Clinical research shows the hairs on the heads of parents of teens get noticeably grayer on Friday and Saturday nights. (Assuming previous teen shenanigans haven’t already caused you to pull out all of yours.) I probably should have written this blog on Thursday so you’d have it in advance of the weekend. But no worries. There’s no expiration date on advice for dealing with a teen’s poor judgment. If you don’t need this now, save it. It’ll come in handy sooner or later.
I recently got an email from Distraught Parent describing how Teen Daughter had purportedly gone to a friend’s sleepover (Just us girls). In the wee hours of the Saturday AM Parent receives call from local law enforcement reporting that Daughter and two equally Clueless Friends have been picked up riding in car driven by Drunk Teen Boy. Daughter comes home, announces: “I don’t want to talk about it!” and proceeds to sleep for the rest of the day. Parent describes how Daughter’s had a “rough” semester, has been “sad” for months and how her grades have plummeted from A’s to C’s. What to do??
Here’s my reply:
I’m relieved to hear your daughter’s choice to ride with a drunk driver didn’t end in tragedy for her or anyone else. I’m sure you are too! Sounds like something’s been going on with her for a while and this is the capper. (So far!)

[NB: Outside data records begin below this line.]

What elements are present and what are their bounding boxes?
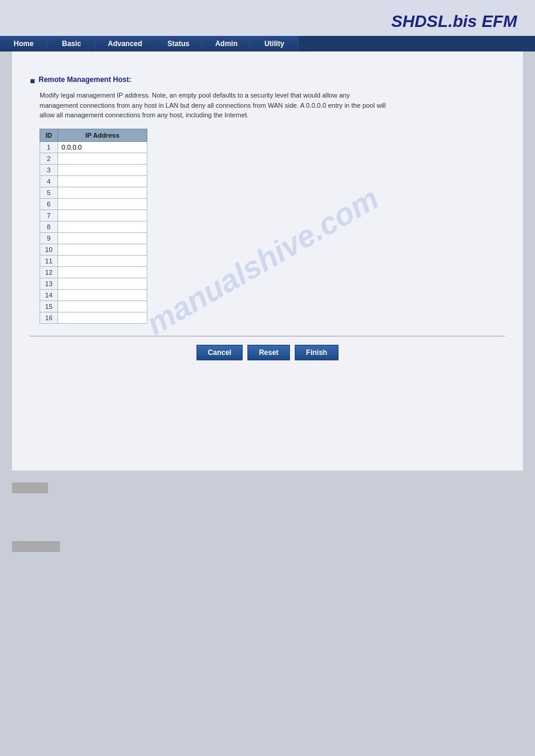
ip-input-5[interactable] (61, 189, 138, 197)
ip-cell-7[interactable] (58, 210, 147, 221)
ip-input-1[interactable] (61, 143, 138, 151)
ip-cell-10[interactable] (58, 244, 147, 255)
row-id-16: 16 (40, 312, 58, 323)
row-id-8: 8 (40, 221, 58, 232)
row-id-9: 9 (40, 232, 58, 244)
main-content: manualshive.com ■ Remote Management Host… (12, 51, 523, 470)
section-description: Modify legal management IP address. Note… (40, 90, 387, 120)
table-row: 13 (40, 278, 147, 289)
col-header-id: ID (40, 129, 58, 141)
row-id-10: 10 (40, 244, 58, 255)
row-id-6: 6 (40, 198, 58, 210)
table-row: 1 (40, 141, 147, 153)
ip-cell-16[interactable] (58, 312, 147, 323)
ip-input-8[interactable] (61, 223, 138, 231)
finish-button[interactable]: Finish (295, 345, 338, 360)
row-id-4: 4 (40, 175, 58, 187)
row-id-2: 2 (40, 153, 58, 164)
watermark: manualshive.com (140, 180, 385, 342)
section-header: ■ Remote Management Host: (30, 75, 505, 86)
table-row: 7 (40, 210, 147, 221)
row-id-15: 15 (40, 300, 58, 312)
ip-input-15[interactable] (61, 302, 138, 311)
ip-cell-8[interactable] (58, 221, 147, 232)
row-id-14: 14 (40, 289, 58, 300)
ip-cell-13[interactable] (58, 278, 147, 289)
ip-address-table: ID IP Address 12345678910111213141516 (40, 129, 147, 324)
ip-input-11[interactable] (61, 257, 138, 265)
ip-input-9[interactable] (61, 234, 138, 242)
nav-basic[interactable]: Basic (48, 36, 96, 51)
ip-cell-4[interactable] (58, 175, 147, 187)
row-id-12: 12 (40, 266, 58, 278)
button-row: Cancel Reset Finish (30, 345, 505, 360)
section-title: Remote Management Host: (38, 75, 131, 84)
ip-input-13[interactable] (61, 280, 138, 288)
ip-cell-12[interactable] (58, 266, 147, 278)
cancel-button[interactable]: Cancel (197, 345, 243, 360)
ip-cell-6[interactable] (58, 198, 147, 210)
table-row: 16 (40, 312, 147, 323)
ip-input-14[interactable] (61, 291, 138, 299)
ip-cell-15[interactable] (58, 300, 147, 312)
reset-button[interactable]: Reset (247, 345, 290, 360)
ip-input-10[interactable] (61, 245, 138, 254)
nav-bar: Home Basic Advanced Status Admin Utility (0, 36, 535, 51)
nav-admin[interactable]: Admin (202, 36, 250, 51)
ip-input-7[interactable] (61, 211, 138, 220)
nav-advanced[interactable]: Advanced (96, 36, 155, 51)
nav-home[interactable]: Home (0, 36, 48, 51)
nav-status[interactable]: Status (155, 36, 202, 51)
table-row: 11 (40, 255, 147, 266)
gray-bar-1 (12, 482, 48, 493)
table-row: 4 (40, 175, 147, 187)
table-row: 10 (40, 244, 147, 255)
section-bullet: ■ (30, 76, 35, 86)
table-row: 8 (40, 221, 147, 232)
ip-input-12[interactable] (61, 268, 138, 277)
table-row: 14 (40, 289, 147, 300)
row-id-1: 1 (40, 141, 58, 153)
row-id-11: 11 (40, 255, 58, 266)
brand-title: SHDSL.bis EFM (12, 6, 523, 36)
row-id-5: 5 (40, 187, 58, 198)
ip-cell-5[interactable] (58, 187, 147, 198)
row-id-7: 7 (40, 210, 58, 221)
ip-cell-1[interactable] (58, 141, 147, 153)
row-id-3: 3 (40, 164, 58, 175)
table-row: 3 (40, 164, 147, 175)
table-row: 12 (40, 266, 147, 278)
ip-input-6[interactable] (61, 200, 138, 208)
ip-input-16[interactable] (61, 314, 138, 322)
ip-cell-9[interactable] (58, 232, 147, 244)
gray-bar-2 (12, 541, 60, 552)
table-row: 9 (40, 232, 147, 244)
ip-input-4[interactable] (61, 177, 138, 186)
nav-utility[interactable]: Utility (250, 36, 298, 51)
divider (30, 336, 505, 336)
table-row: 6 (40, 198, 147, 210)
row-id-13: 13 (40, 278, 58, 289)
ip-cell-11[interactable] (58, 255, 147, 266)
table-row: 2 (40, 153, 147, 164)
ip-cell-14[interactable] (58, 289, 147, 300)
ip-input-2[interactable] (61, 154, 138, 163)
table-row: 5 (40, 187, 147, 198)
ip-cell-2[interactable] (58, 153, 147, 164)
ip-input-3[interactable] (61, 166, 138, 174)
ip-cell-3[interactable] (58, 164, 147, 175)
table-row: 15 (40, 300, 147, 312)
col-header-ip: IP Address (58, 129, 147, 141)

Yesterday she didn’t want to talk and that’s OK for yesterday. It’s not an option for today.
She needs to talk and you need listen. (I mean really listen.) If you lay into her with The Lecture she’s going to shut down. She knows she blew it, but the real question is WHAT’S GOING??

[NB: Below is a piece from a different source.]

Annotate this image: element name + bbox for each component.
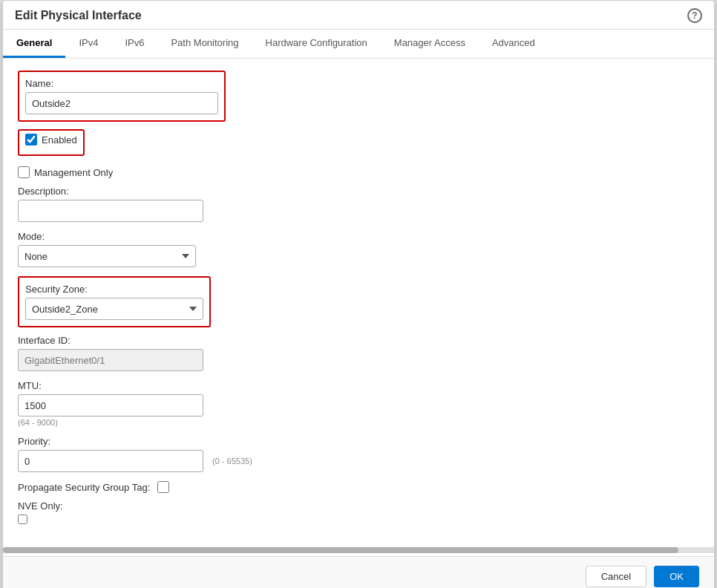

Have the fact-finding conversation today. Let her know how you felt when you got the 4 AM call. Let her know that your TRUST in her honesty, her ability to make good choices and to keep herself safe has been shredded. Let her know that you know things haven’t been easy for her lately. Let her know you love her and it’s your job to keep her safe and to help her sort through the challenges she’s facing. Let her know she can talk to you anytime and that you will NOT throw anything she tells back in her face.

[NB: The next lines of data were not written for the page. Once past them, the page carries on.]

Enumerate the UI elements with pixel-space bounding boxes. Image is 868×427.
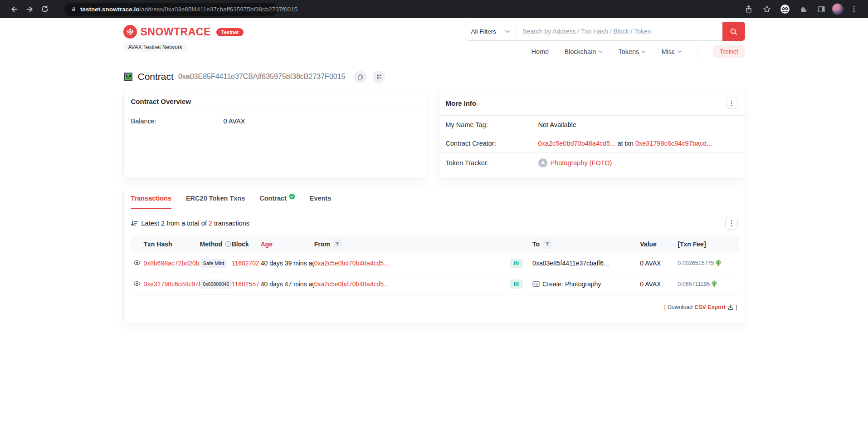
- contract-robot-icon: [123, 72, 133, 82]
- qr-code-button[interactable]: [373, 71, 385, 83]
- side-panel-icon[interactable]: [814, 1, 829, 17]
- age-value: 40 days 39 mins ago: [261, 253, 314, 274]
- gas-bulb-icon: $: [716, 260, 721, 267]
- token-logo-icon: [538, 158, 547, 167]
- overview-title: Contract Overview: [131, 98, 191, 105]
- name-tag-value: Not Available: [538, 121, 576, 128]
- share-icon[interactable]: [741, 1, 756, 17]
- col-to: To: [532, 236, 640, 253]
- tab-contract[interactable]: Contract: [259, 195, 295, 209]
- nav-testnet-button[interactable]: Testnet: [713, 45, 745, 58]
- col-age[interactable]: Age: [261, 236, 314, 253]
- txn-hash-link[interactable]: 0x8b698ac72bd20b2a64...: [144, 260, 200, 267]
- url-host: testnet.snowtrace.io: [80, 6, 140, 13]
- txn-value: 0 AVAX: [640, 253, 678, 274]
- extensions-puzzle-icon[interactable]: [795, 1, 811, 17]
- creator-txn-link[interactable]: 0xe31798c6c84c97bacd...: [635, 140, 712, 147]
- address-bar[interactable]: testnet.snowtrace.io/address/0xa03e85f44…: [64, 3, 278, 16]
- col-txn-hash: Txn Hash: [144, 236, 200, 253]
- browser-menu-icon[interactable]: [846, 1, 862, 17]
- from-address-link[interactable]: 0xa2c5e0bd70b48a4cd5...: [314, 260, 389, 267]
- from-filter-button[interactable]: [333, 239, 342, 249]
- copy-address-button[interactable]: [354, 71, 366, 83]
- forward-icon[interactable]: [22, 1, 37, 17]
- verified-check-icon: [289, 193, 295, 200]
- search-button[interactable]: [722, 22, 745, 41]
- name-tag-label: My Name Tag:: [446, 121, 538, 128]
- view-txn-eye-icon[interactable]: [133, 259, 141, 266]
- back-icon[interactable]: [6, 1, 22, 17]
- transactions-table: Txn Hash Method Block Age From To Value …: [130, 236, 739, 295]
- search-icon: [730, 28, 737, 35]
- owl-extension-icon[interactable]: [777, 1, 793, 17]
- block-link[interactable]: 11602702: [232, 260, 259, 267]
- to-address: 0xa03e85f4411e37cbaff6...: [532, 253, 640, 274]
- creator-address-link[interactable]: 0xa2c5e0bd70b48a4cd5...: [538, 140, 616, 147]
- view-txn-eye-icon[interactable]: [133, 280, 141, 287]
- svg-text:$: $: [713, 282, 716, 285]
- contract-address: 0xa03E85F4411e37CBAff635975bf38cB2737F00…: [178, 73, 346, 81]
- from-address-link[interactable]: 0xa2c5e0bd70b48a4cd5...: [314, 280, 389, 288]
- profile-avatar[interactable]: [832, 3, 844, 15]
- contract-overview-card: Contract Overview Balance: 0 AVAX: [123, 91, 426, 179]
- balance-value: 0 AVAX: [224, 118, 245, 125]
- vertical-dots-icon: [731, 100, 732, 107]
- csv-export-link[interactable]: CSV Export: [694, 304, 726, 310]
- logo-testnet-badge: Testnet: [216, 28, 244, 36]
- bookmark-star-icon[interactable]: [759, 1, 775, 17]
- txn-value: 0 AVAX: [640, 274, 678, 294]
- col-from: From: [314, 236, 510, 253]
- col-method: Method: [200, 236, 232, 253]
- download-suffix: ]: [736, 304, 737, 310]
- logo-text: SNOWTRACE: [141, 26, 211, 38]
- txn-fee: 0.065711195: [678, 281, 710, 287]
- to-contract-create: Create: Photography: [542, 280, 601, 288]
- nav-tokens[interactable]: Tokens: [618, 48, 646, 55]
- block-link[interactable]: 11602557: [232, 280, 259, 288]
- creator-label: Contract Creator:: [446, 140, 538, 147]
- nav-misc[interactable]: Misc: [661, 48, 682, 55]
- more-info-menu-button[interactable]: [726, 98, 737, 109]
- sort-icon: [131, 220, 138, 227]
- table-row: 0x8b698ac72bd20b2a64... Safe Mint 116027…: [130, 253, 739, 274]
- txn-hash-link[interactable]: 0xe31798c6c84c97bacd...: [144, 280, 200, 288]
- reload-icon[interactable]: [37, 1, 53, 17]
- csv-export-row: [ Download CSV Export ]: [124, 304, 737, 310]
- chevron-down-icon: [505, 30, 510, 33]
- tracker-label: Token Tracker:: [446, 159, 538, 167]
- funnel-icon: [545, 241, 550, 247]
- browser-toolbar: testnet.snowtrace.io/address/0xa03e85f44…: [0, 0, 868, 18]
- to-filter-button[interactable]: [542, 239, 552, 249]
- tab-erc20-token-txns[interactable]: ERC20 Token Txns: [186, 195, 245, 209]
- funnel-icon: [335, 241, 340, 247]
- transactions-card: Transactions ERC20 Token Txns Contract E…: [123, 188, 745, 324]
- nav-divider: [697, 46, 697, 58]
- chevron-down-icon: [599, 50, 603, 53]
- col-direction: [510, 236, 532, 253]
- snowflake-logo-icon: [123, 25, 137, 39]
- tab-bar: Transactions ERC20 Token Txns Contract E…: [124, 188, 745, 209]
- snowtrace-logo[interactable]: SNOWTRACE Testnet: [123, 25, 244, 39]
- transactions-summary: Latest 2 from a total of 2 transactions: [131, 220, 250, 227]
- search-input[interactable]: [516, 22, 722, 40]
- tab-transactions[interactable]: Transactions: [131, 195, 171, 209]
- info-icon[interactable]: [225, 241, 231, 247]
- chevron-down-icon: [678, 50, 682, 53]
- tab-events[interactable]: Events: [310, 195, 332, 209]
- direction-badge: IN: [510, 280, 523, 289]
- token-tracker-link[interactable]: Photography (FOTO): [551, 159, 612, 167]
- table-menu-button[interactable]: [725, 217, 738, 230]
- nav-home[interactable]: Home: [532, 48, 549, 55]
- method-badge: Safe Mint: [200, 259, 227, 268]
- contract-creator-row: Contract Creator: 0xa2c5e0bd70b48a4cd5..…: [439, 134, 745, 152]
- col-block: Block: [232, 236, 261, 253]
- balance-label: Balance:: [131, 118, 224, 125]
- nav-blockchain[interactable]: Blockchain: [564, 48, 603, 55]
- name-tag-row: My Name Tag: Not Available: [439, 116, 745, 134]
- search-filter-select[interactable]: All Filters: [465, 22, 517, 40]
- age-value: 40 days 47 mins ago: [261, 274, 314, 294]
- method-badge: 0x60806040: [200, 280, 232, 289]
- col-txn-fee: [Txn Fee]: [678, 236, 739, 253]
- transactions-count: 2: [209, 220, 212, 227]
- download-prefix: [ Download: [664, 304, 693, 310]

Do your best to help her figure out why certain choices she’s making aren’t in her own best interest. That’s the best you can work towards. You are her mentor, teacher and guide but you can’t live her life for her.
Your daughter deserves a meaningful consequence for her irresponsible and dangerous choice on Friday night. And you both deserve some professional help in rebuilding the trust and improving the communication between you.
Like I said at the top, teens aren’t known for their prescient decision-making. In the best of situations, their “still-under-construction” brains often works against them. Add alcohol/drugs, sexual tension, peer pressure, sleep deprivation and a whole host of other stressors and it’s tough for them to do the right thing, which often includes resisting the wrong thing!
The more we calm down, tune in to our teens and listen to them attentively and compassionately, the more likely they’ll let us know the kind of support they need from us during a rough semester and beyond.
What a nightmare!! Hope they were able to resolve it.
Comment by Isa — January 30, 2011 @ 7:54 pm
Annie, how I wish I knew about your website when I went through hell with my middle daughter. We really didn’t have a handle on how debilitating the spectrum aspects of her ADHD were until we had to put her in a wilderness program. It was then, once the ipod, phone and computer stripped her of her “soundtrack” that I was able to see some of the stuff that looked similar to her brother with autism. It was scary but made things a lot easier to deal with from previous experience.
I would have really benefited from your blogs a few years ago and will happily share this with all the parents I work with in our local support group.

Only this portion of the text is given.